A última, foi a alternativa favorita da maioria dos historiadores dos séculos XIX e XX.
>>> Athena Negra: As Raízes Afro-asiáticas da Civilização Clássica, de Martin Bernal (1937-2013), professor de Estudos do Oriente Próximo na Cornell University, autor de três volumes publicados em 1987 onde, polemicamente na historiografia ocidental levanta a questão sobre a Grécia Antiga em uma nova perspectiva não-eurocêntrica. A sua tese discute a relação grega com os vizinhos africanos e asiáticos, especialmente os antigos egípcios e fenícios que, segundo ele, teriam colonizado o território grego. Bernal ainda, critica severamente que a partir do século XVIII, houve uma mudança mais radical na percepção ocidental de que a Grécia seria realmente o “berço da civilização ocidental”, a qual passou a negar, pela academia europeia,.qualquer tipo de influência africana significativa sobre a antiga civilização grega. Obviamente, sua obra e sua tese foram majoritariamente criticadas pelos historiadores, acusando-o de especulador, manipulador e farsante. Ele defende que as influências egípcias e fenícias já eram amplamente correlacionadas na Antiguidade, e além disso, enfatiza que vários elementos africanos em toda a cultura mediterrânea estavam presentes. (Athena negra: As raízes afro-étnicas da civilização clássica. Rutgers University Press. 1987)

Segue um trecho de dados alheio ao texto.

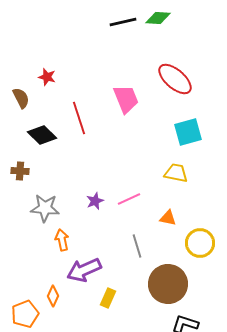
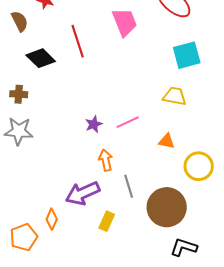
gray star: (45, 208) -> (19, 131), moved
orange arrow: (62, 240) -> (106, 160), moved
gray line: (137, 246) -> (129, 186), moved

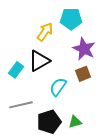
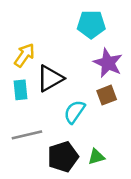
yellow arrow: (45, 32) -> (24, 55), moved
cyan rectangle: (16, 70) -> (21, 90), turned -42

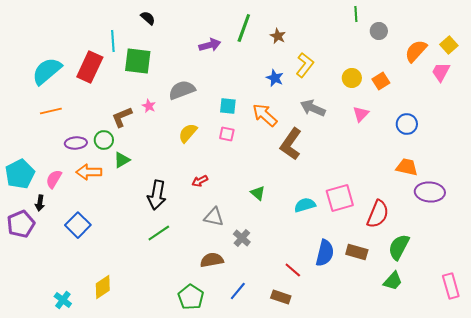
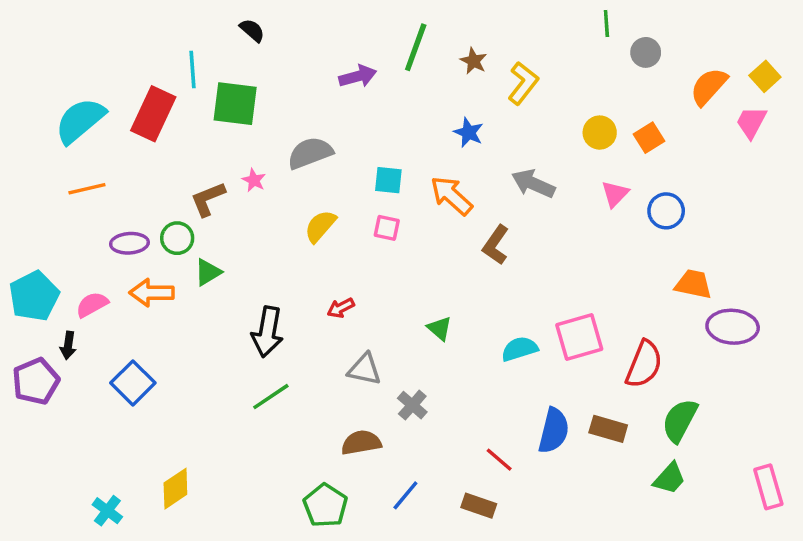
yellow L-shape: (305, 65) -> (523, 83), moved
blue circle: (407, 124) -> (666, 211), moved
brown L-shape: (291, 144) -> (496, 245), size x0.7
pink semicircle: (54, 179) -> (92, 305), turned 30

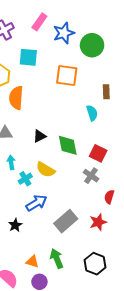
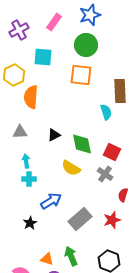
blue star: (64, 33) -> (90, 15), moved
green circle: (92, 45) -> (86, 45), moved
brown rectangle: (106, 92) -> (120, 91), size x1.6
yellow semicircle: (46, 170) -> (71, 168), moved
cyan cross: (25, 179) -> (29, 179), moved, turned 32

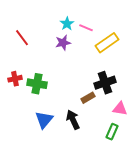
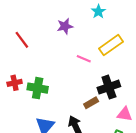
cyan star: (67, 24) -> (98, 12), moved
pink line: (86, 28) -> (84, 59), moved
purple star: (63, 43) -> (65, 26), moved

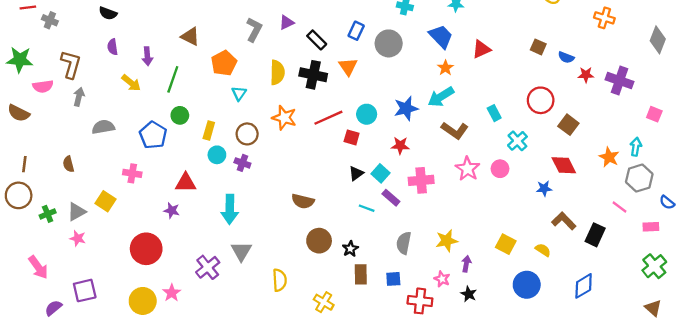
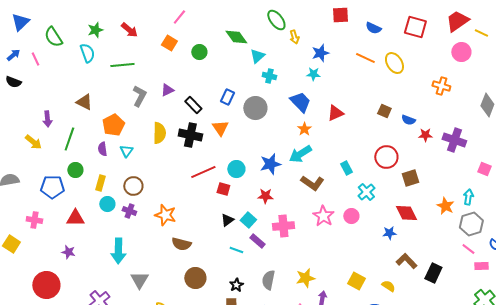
purple semicircle: (113, 47) -> (102, 149), moved
orange star: (284, 118) -> (165, 215), moved
brown square: (568, 125) -> (410, 178), turned 36
blue pentagon: (153, 135) -> (52, 187), turned -30
red triangle: (186, 183) -> (75, 218), moved
pink line: (619, 207) -> (468, 249), moved
black star: (350, 249) -> (236, 285), moved
gray triangle: (241, 251) -> (139, 280), moved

Mas Bernal não está tão louco assim… hoje sabemos que o alfabeto grego “evoluiu”, ou melhor, originou-se do contato com a língua fenícia e semíticas (incluindo o egípcio antigo), bem como sua relação com o mercantilismo naval, expansionismo de colônias no Mediterrâneo, costumes religiosos, etc.
>>> Segundo o antropólogo Michael C. Howard, o alfabeto fenício deriva diretamente dos hieróglifos egípcios, bem como os demais paleo-hebraico (variante local do fenício), o alfabeto aramaico (ancestral do árabe moderno), e o alfabeto grego. (Transnacionalismo em sociedades antigas e medievais. Howard, Michael. 2012. p. 23)

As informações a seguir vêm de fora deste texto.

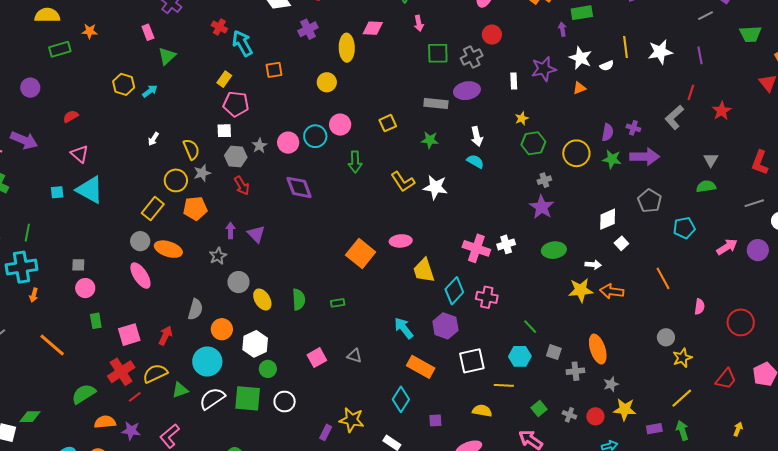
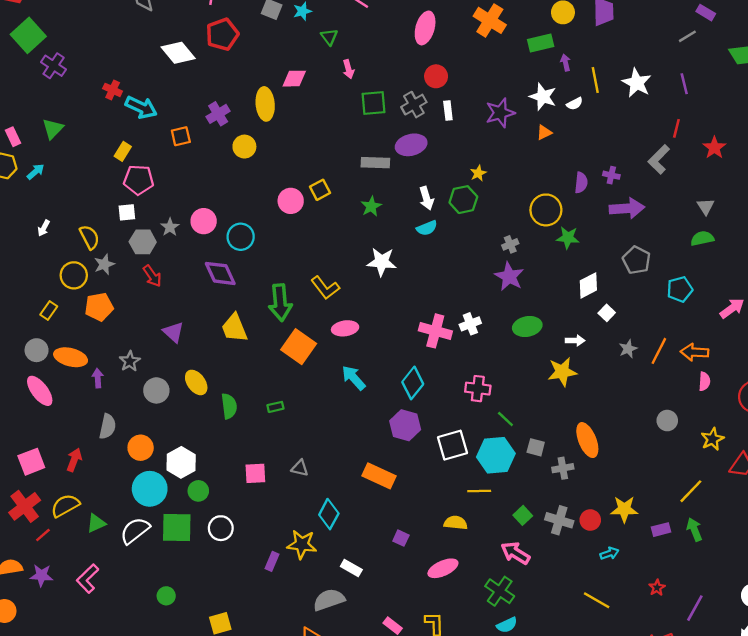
purple cross: (308, 29) -> (218, 114), moved
purple arrow: (562, 29) -> (565, 63), moved
pink rectangle: (148, 32) -> (13, 137), moved
cyan arrow: (242, 43) -> (141, 107), turned 148
white star: (660, 52) -> (637, 83), turned -30
white rectangle: (514, 81) -> (448, 110), moved
pink circle: (340, 125) -> (291, 201), moved
cyan circle: (315, 136) -> (241, 237), moved
green star: (430, 140) -> (371, 206), turned -30
green hexagon: (533, 143) -> (463, 200), moved
green star: (612, 159) -> (568, 238), moved
cyan semicircle: (475, 161) -> (427, 228), turned 132
green arrow: (355, 162) -> (280, 303), moved, size x1.4
yellow L-shape: (403, 182) -> (325, 288), moved
yellow rectangle: (153, 209) -> (49, 311), size x0.7
purple arrow: (231, 230) -> (98, 378), moved
yellow trapezoid: (424, 270) -> (234, 328), moved
orange line: (663, 278) -> (659, 351), turned 60
orange arrow: (612, 291) -> (694, 352), moved
pink cross: (487, 297) -> (478, 389), moved
yellow ellipse: (262, 299) -> (196, 382), moved
cyan arrow: (404, 328) -> (354, 378), moved
cyan hexagon: (520, 356) -> (496, 455), size x1.4
pink square: (317, 358) -> (255, 473), turned 30
yellow star: (682, 358) -> (712, 439), moved
white square: (472, 361) -> (453, 445), moved
cyan circle: (207, 362) -> (150, 489), moved
gray star: (611, 384) -> (628, 349), moved
cyan diamond: (401, 399) -> (329, 514), moved
gray cross: (569, 415) -> (559, 520), size x1.6
purple square: (435, 420) -> (401, 538), turned 32

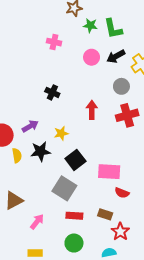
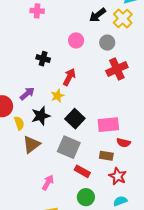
pink circle: (92, 57) -> (76, 40), moved
red arrow: (92, 110) -> (69, 77), moved, turned 36
brown triangle: (14, 200) -> (31, 144), moved
brown rectangle: (105, 214) -> (106, 156), moved
red rectangle: (74, 216) -> (82, 171), turned 35
red star: (120, 232) -> (118, 176), moved

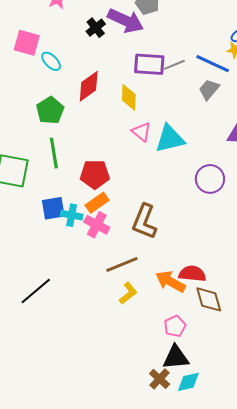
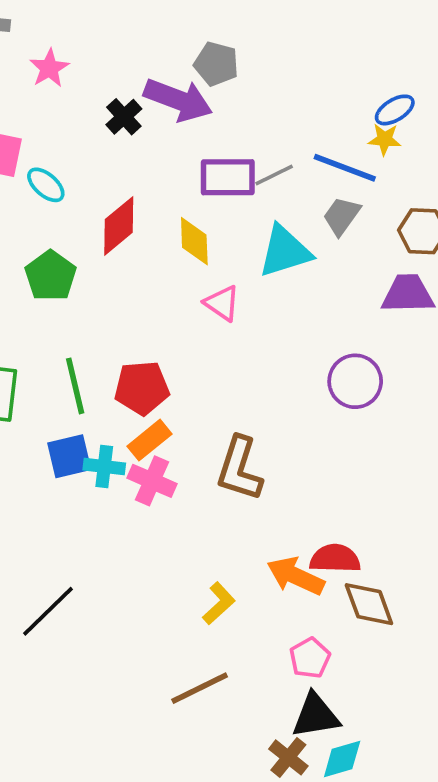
cyan triangle: (170, 139) -> (285, 251), moved
green line: (54, 153) -> (75, 386), moved
brown line: (122, 265) -> (200, 688), moved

Na historiografia grega, temos Heródoto de Halicarnasso (480-425 aec), in loco, no seu livro Histórias, obra que realiza descrevendo a geografia, cultura e política de Kemet, a qual em algumas passagens menciona que o povo egípcio era negro.

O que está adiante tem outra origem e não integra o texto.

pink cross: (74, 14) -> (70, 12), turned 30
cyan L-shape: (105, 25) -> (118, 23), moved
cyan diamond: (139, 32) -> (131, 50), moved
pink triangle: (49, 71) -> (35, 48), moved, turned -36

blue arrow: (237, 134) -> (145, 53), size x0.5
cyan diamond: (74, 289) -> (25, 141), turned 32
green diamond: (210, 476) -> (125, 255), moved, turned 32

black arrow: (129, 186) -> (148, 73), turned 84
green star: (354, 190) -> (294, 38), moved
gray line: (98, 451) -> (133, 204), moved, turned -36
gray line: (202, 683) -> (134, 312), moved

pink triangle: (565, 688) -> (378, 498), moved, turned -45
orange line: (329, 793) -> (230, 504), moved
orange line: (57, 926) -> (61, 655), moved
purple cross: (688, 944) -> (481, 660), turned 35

Outro escritor grego, Luciano de Samósata (125-190), em seu livro Navegações, cita o diálogo entre dois homens que falam sobre um negro que haviam visto, a qual usava o cabelo longo e trançado, pelo “estilo de cabelo comumente usado entre os egípcios”.
Aquiles Tácio de Alexandria escreveu: “Comparo os pastores do Delta com os etíopes e explico que eles são pretos, como mestiços”.
E ainda, o geógrafo Estrabão (64-24 aec) também afirmou que os etíopes eram “negros como os egípcios”.